Ich habe mich für das Spektrum nach DIN5031 aus dem Jahr 2011 entschieden. Das scheint ein brauchbarer Mittelwert zu sein, an dem man sich zumindest grob orientieren kann. Die letzte Spalte gibt also die prozentuale Verteilung dieses Wirkspektrums an. So hat man schonmal eine grobe Vergleichsmöglichkeit, ob man zum Beispiel zu viel blau hat.
So viel zur trockenen Theorie. Jetzt mal ein schönes Bild ;)
Das Bild zeigt die resultierende Spektralkurve aus unserem Beispiel, dargestellt durch die schwarze Kurve. Die grüne Kurve stellt das Wirkspektrum dar, und zwar unter der Annahme der selben Leistung. Das heißt, die Fläche unter beiden Kurven entspricht 6,42W. Die senkrechten hellblauen Linien markieren die Grenzen für die unterschiedlichen spektralen Bereiche.
In dem gezeigten Beispiel sieht man einige Dinge auch recht schön. Zum Beispiel die Spitzen, die durch das enge Spektrum von einfarbigen LEDs entstehen. Die ergeben aber durchaus Sinn. Es ist nicht unbedingt nötig, dass Wirkspektrum mit akribischer Genauigkeit nachzubilden. Hier kommen die Prozentzahlen ins Spiel.
Wie man im blauen Spektrum sehen kann wären 27% der gesamten Strahlungsleistung optimal. Trotz der Spitze ergibt sich in Summe ein fast ideales Verhältnis.
Noch etwas extremer ist es bei rot. Das relativiert sich allerdings etwas, wenn man orange, rot und far red zusammen betrachtet. Die ergeben nach DIN zusammen etwa 50%. Bei unserer Kombination ergibt sich in Summe etwa 54%.
In der Theorie also eine recht gute Kombination. Ob sie in der Praxis aber auch so gut funktioniert hängt von mehreren Faktoren ab, unter anderem von der Pflanze selbst.
Da ich jetzt die Möglichkeit habe möchte ich auch einmal die drei Beleuchtungen von meinem Radieschen Experiment durchrechnen. Zunächst die weißen.

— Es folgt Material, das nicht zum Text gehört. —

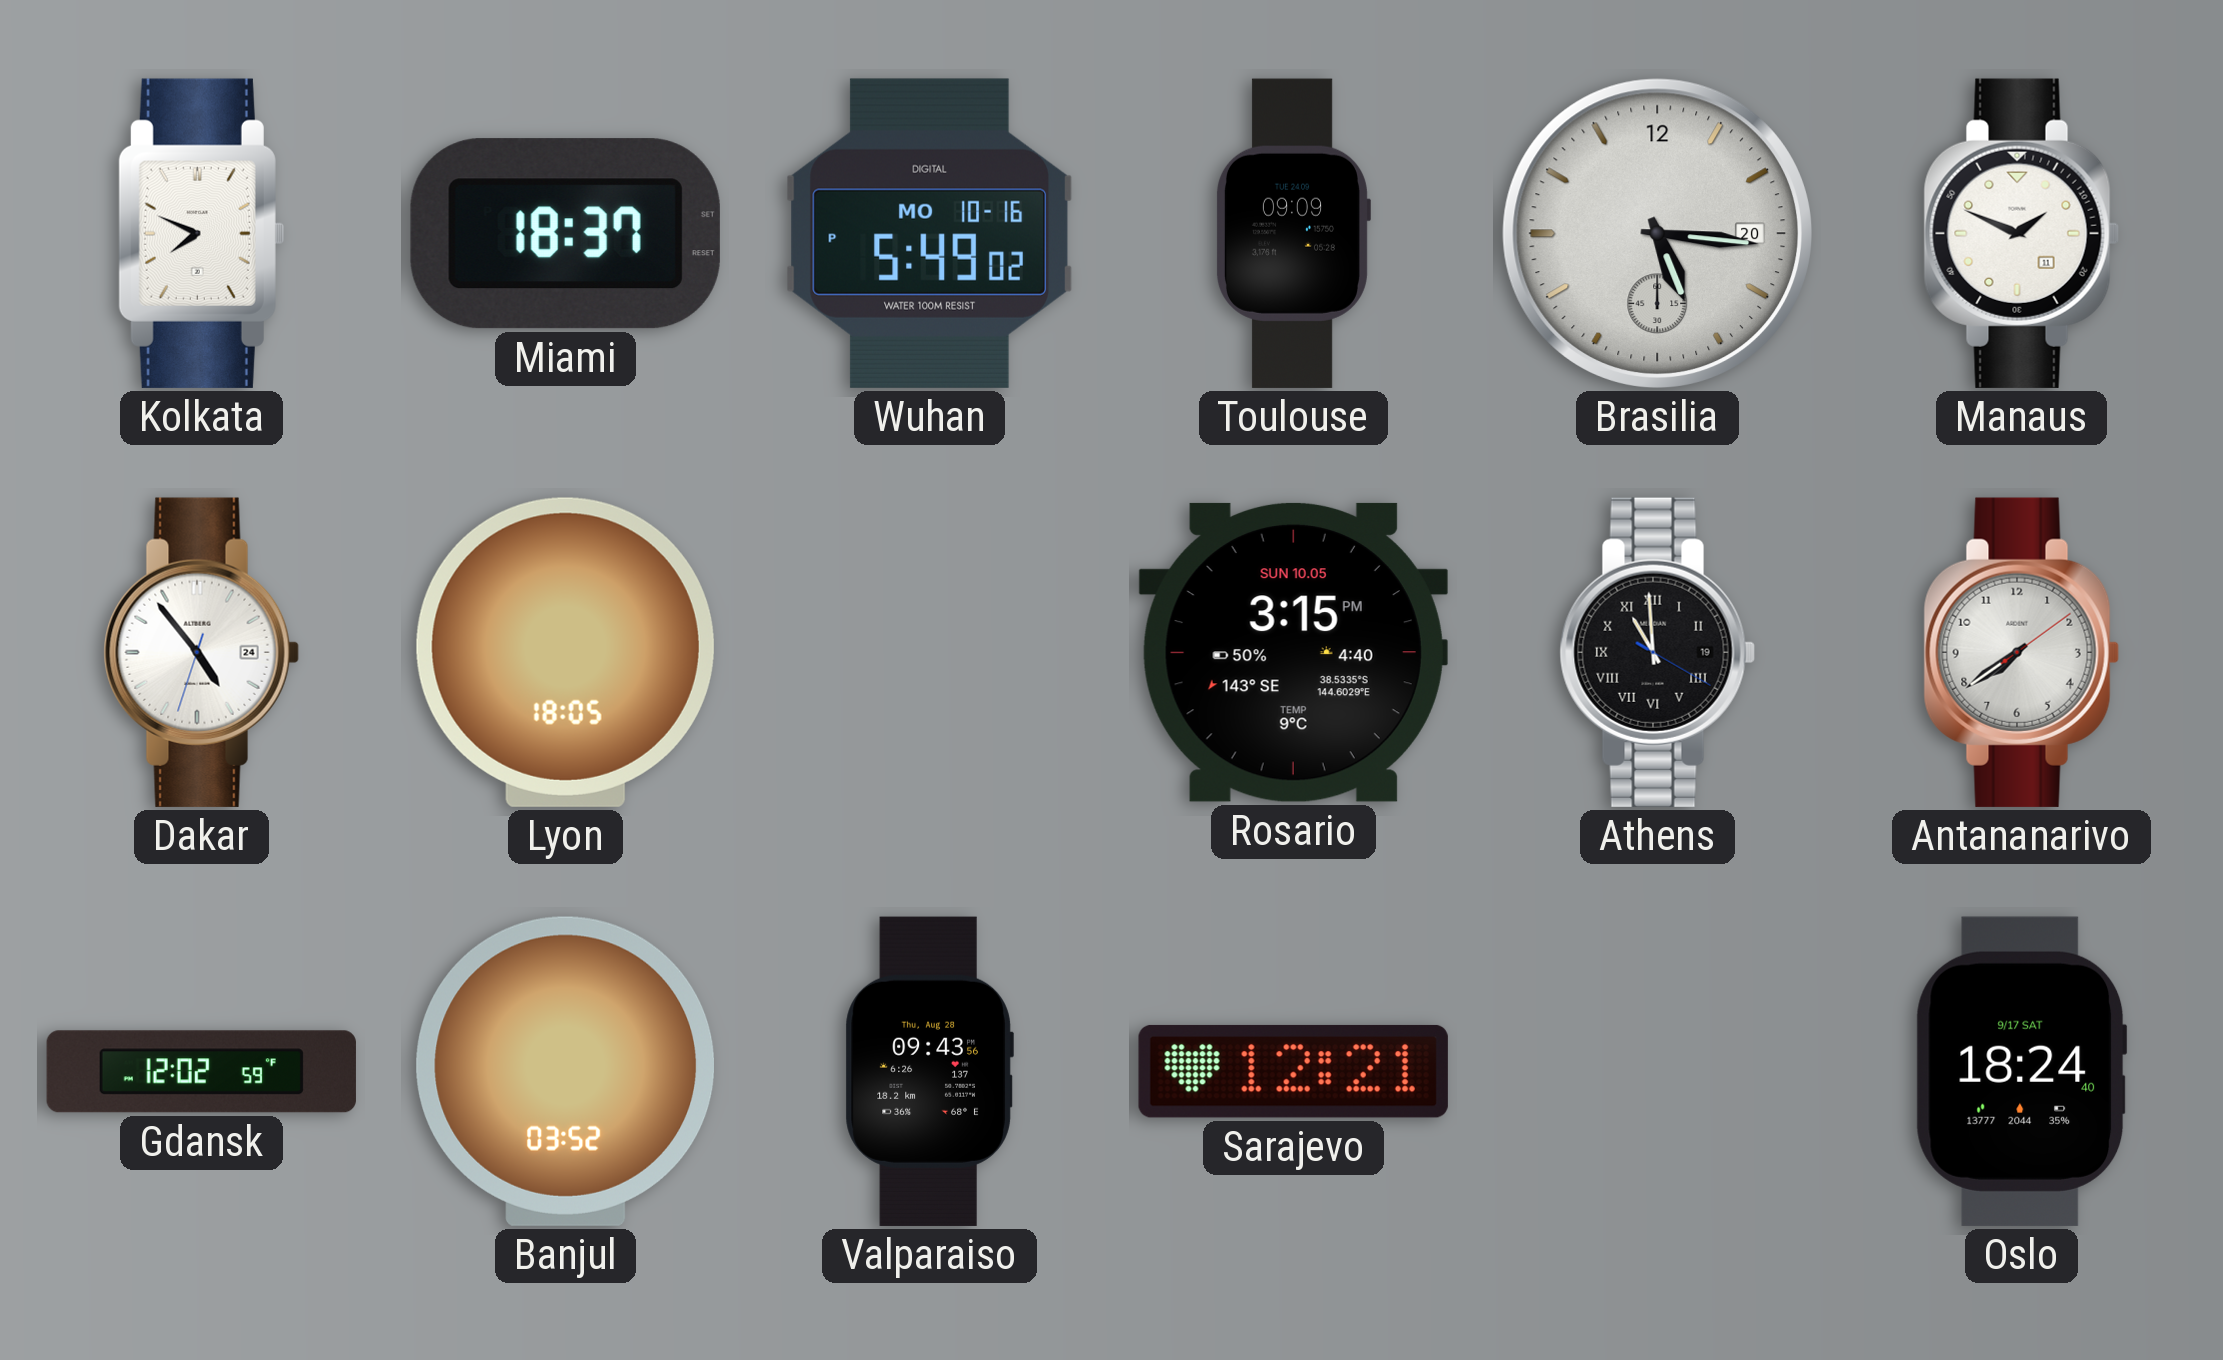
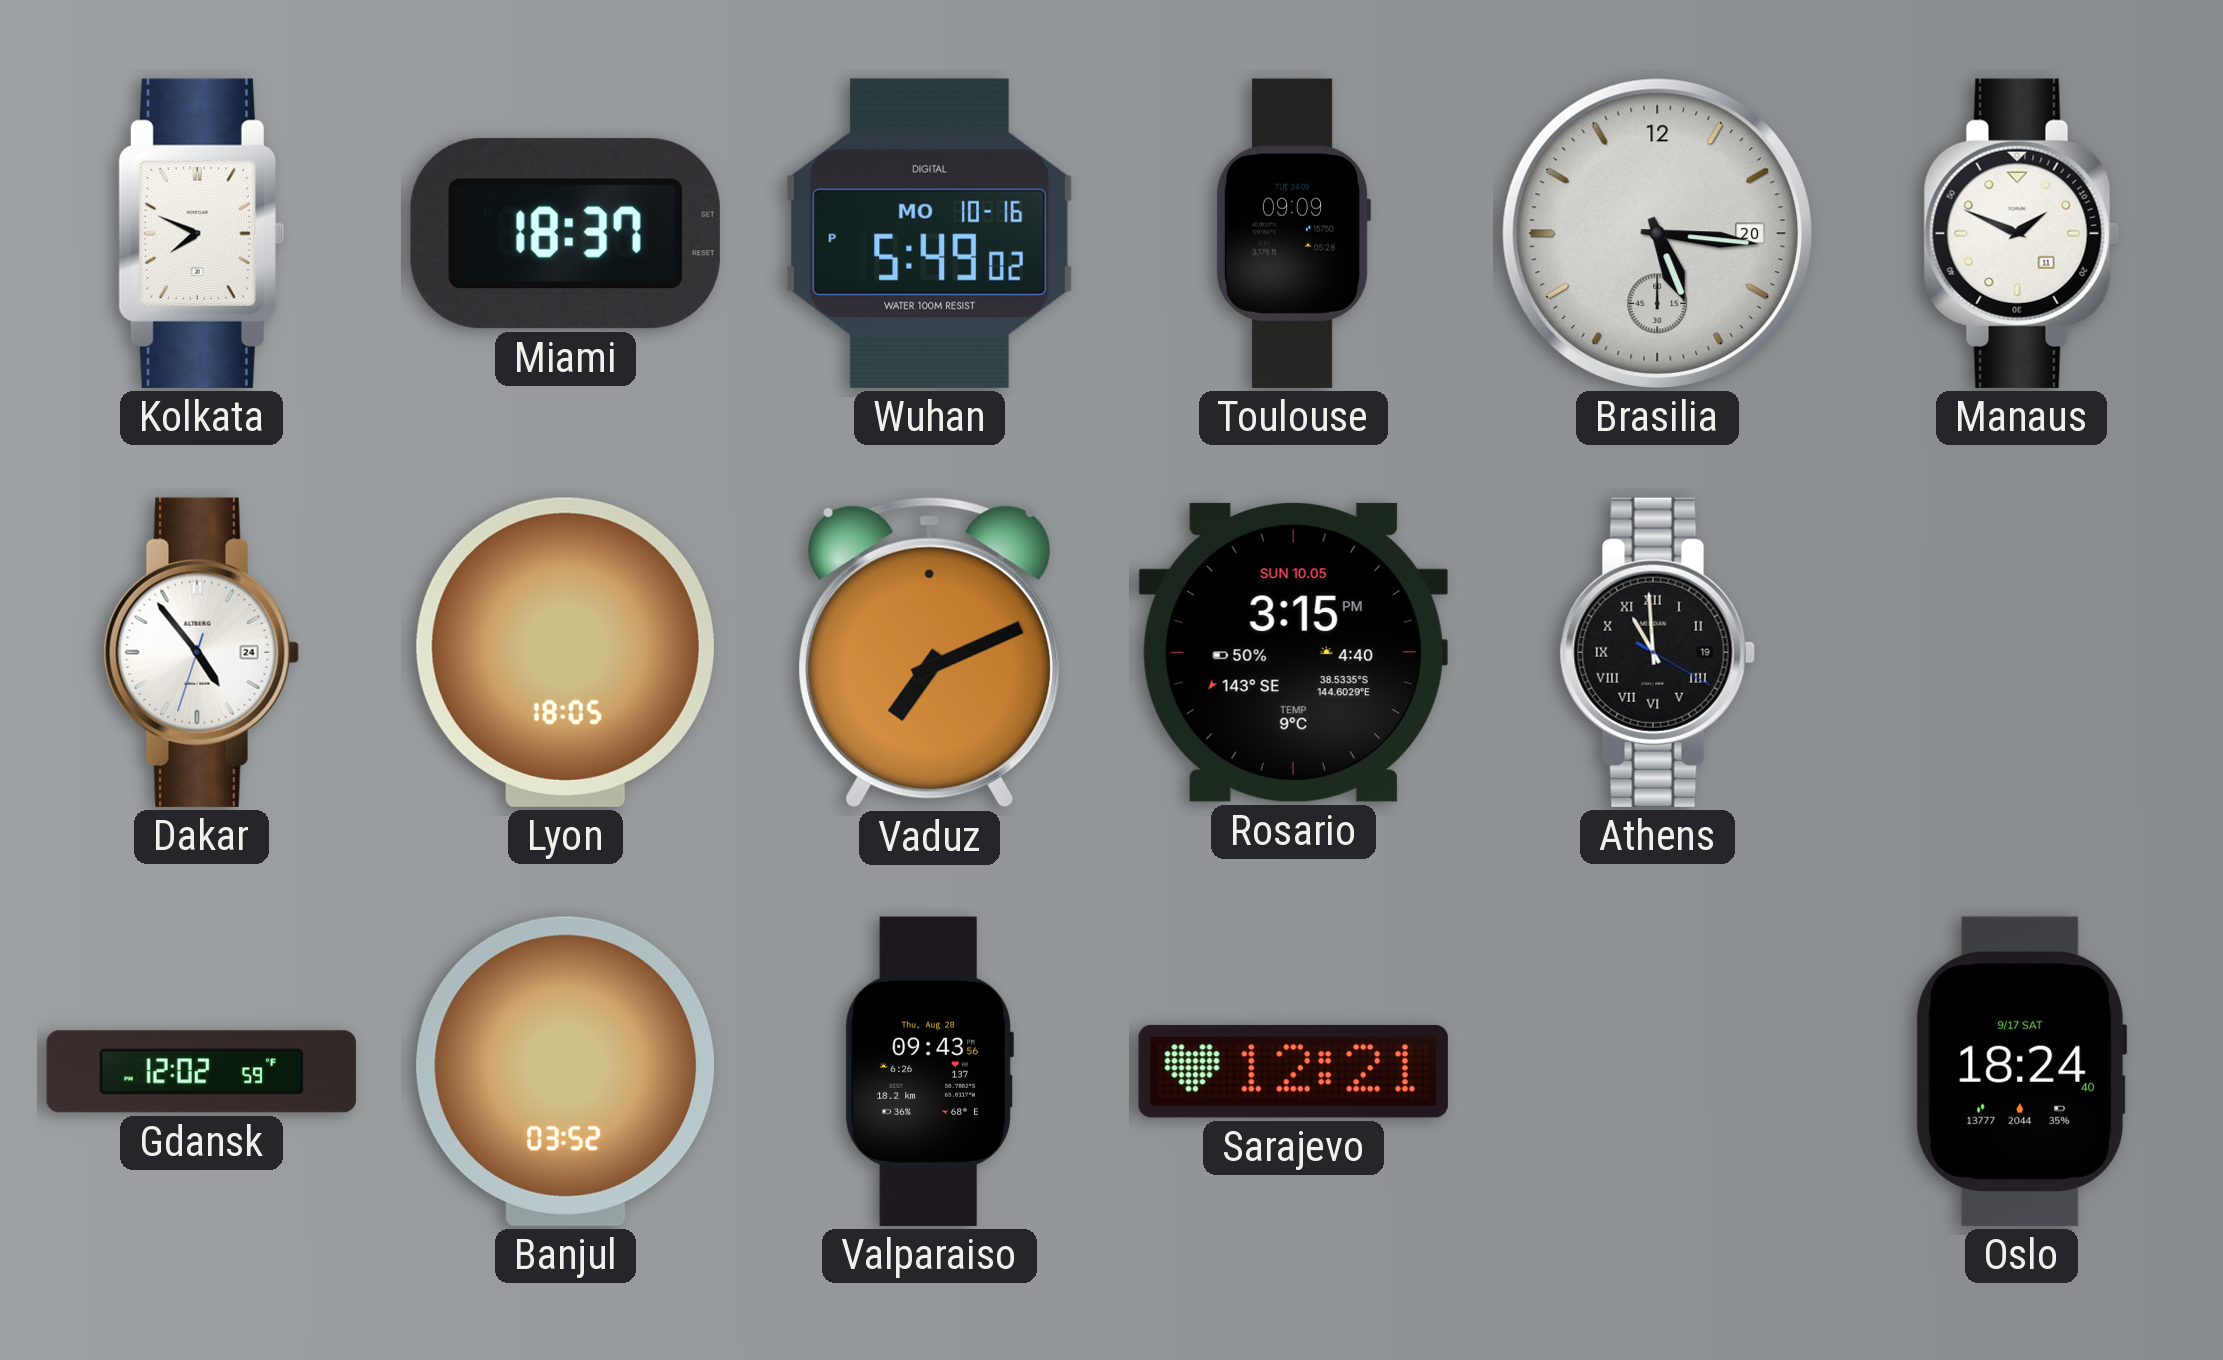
Vaduz: none -> 7:11
Antananarivo: 7:39 -> none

Schon an der Grafik sieht man die Problematik. Viel grün und gelb, die nicht zwingend benötigt werden und zu wenig rot. Hier ist der Überschuss an Orange leider keine ausreichende Kompensation. Auch an den Zahlen sieht man deutlich: zu wenig in den wichtigen Bereichen "blue" und "red".
PWR: 3.90W
blue: 0.69W 17.70% 27%
green: 0.95W 24.46% 19%
yellow: 0.39W 9.98% 4%
orange: 0.97W 25.00% 16%
red: 0.63W 16.07% 23%
farred: 0.26W 6.78% 11%
Besser sieht es bei der Kombination 1x royalblau, 2x kaltweiß und 3x tiefrot aus.
Sieht ähnlich aus wie die Grafik von oben, aber ist nicht ganz identisch.
PWR: 3.93W
blue: 1.29W 32.72% 27%
green: 0.46W 11.62% 19%
yellow: 0.15W 3.82% 4%
orange: 0.34W 8.67% 16%
red: 1.56W 39.65% 23%
farred: 0.14W 3.52% 11%
Die prozentuale Verteilung sieht schon besser aus. Aber natürlich darf man nicht nur allein darauf schauen. Wie schon mehrfach erwähnt sind die beiden wichtigsten Bereiche für die Pflanzen blau und rot. Besonders im Bereich von 450nm und 660nm arbeitet eine Pflanze besonders effizient. Wenn man sich die Leistung betrachtet sieht man bei blau etwa 1,3W und bei rot 1,6W. Betrachten wir uns mal die zweifarbige Lampe.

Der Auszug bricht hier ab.